When inodes index feature is enabled, hash all non-dir inodes by the
address of the copy up origin inode if it is indexed.

Non-upper overlay inodes are hashed by the lower real inode, which is
the copy up origin to be. The lower (copy up origin) inode in stored in
the unused field i_data.private_data of the overlay inode.

This change makes all lower hardlinks and their indexed copy ups be
represented by a single overlay inode and is needed for vfs inode
consistency after hardlinks are no longer broken on copy up.

When hashing a non-upper overlay inode and an index entry already exists
from another lower alias copy up, set the overlay realinode to the indexed
upper inode. This is needed to make the overlay realinode invariant to
the order of lookup between two lower aliases, when only one fo them was
copied up.

Because overlay dentries of lower hardlink aliases have the same overlay
inode, a non indexed copy up of those lower aliases will cause a conflict
when trying to update the realinode to the broken upper hardlink.
A non indexed copy up of an alias that lost in this conflict will return
-EEXIST and drop the overlay dentry.
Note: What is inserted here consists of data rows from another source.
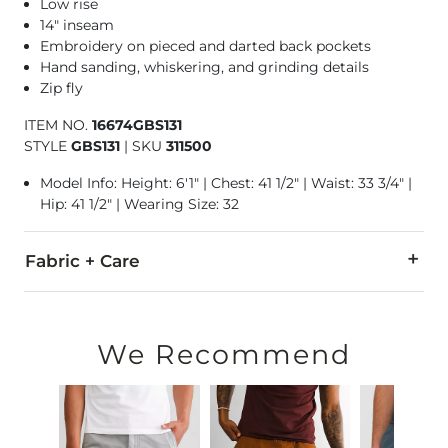
Low rise
14" inseam
Embroidery on pieced and darted back pockets
Hand sanding, whiskering, and grinding details
Zip fly
ITEM NO.
16674GBS131
STYLE
GBS131
|
SKU
311500
Model Info: Height: 6'1" | Chest: 41 1/2" | Waist: 33 3/4" |
Hip: 41 1/2" | Wearing Size: 32
Fabric + Care
58% Cotton, 21% Rayon, 20% CoolMax® Polyester, 1% Lycra®
Machine wash separately cold water. No bleach. Tumble dry 
We Recommend
This quality denim is hand-finished for a unique look. It will
Imported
The next lookup of that broken
upper hardlink will return as upper entry with a new overlay inode.

This conflict is going to be handled more gracefully by following patches.

Signed-off-by: Amir Goldstein <amir73il@gmail.com>
---
 fs/overlayfs/copy_up.c   |  6 +++-
 fs/overlayfs/inode.c     | 84 ++++++++++++++++++++++++++++++++++++++++++------
 fs/overlayfs/namei.c     | 25 ++++++++++++--
 fs/overlayfs/overlayfs.h | 13 ++++++--
 4 files changed, 114 insertions(+), 14 deletions(-)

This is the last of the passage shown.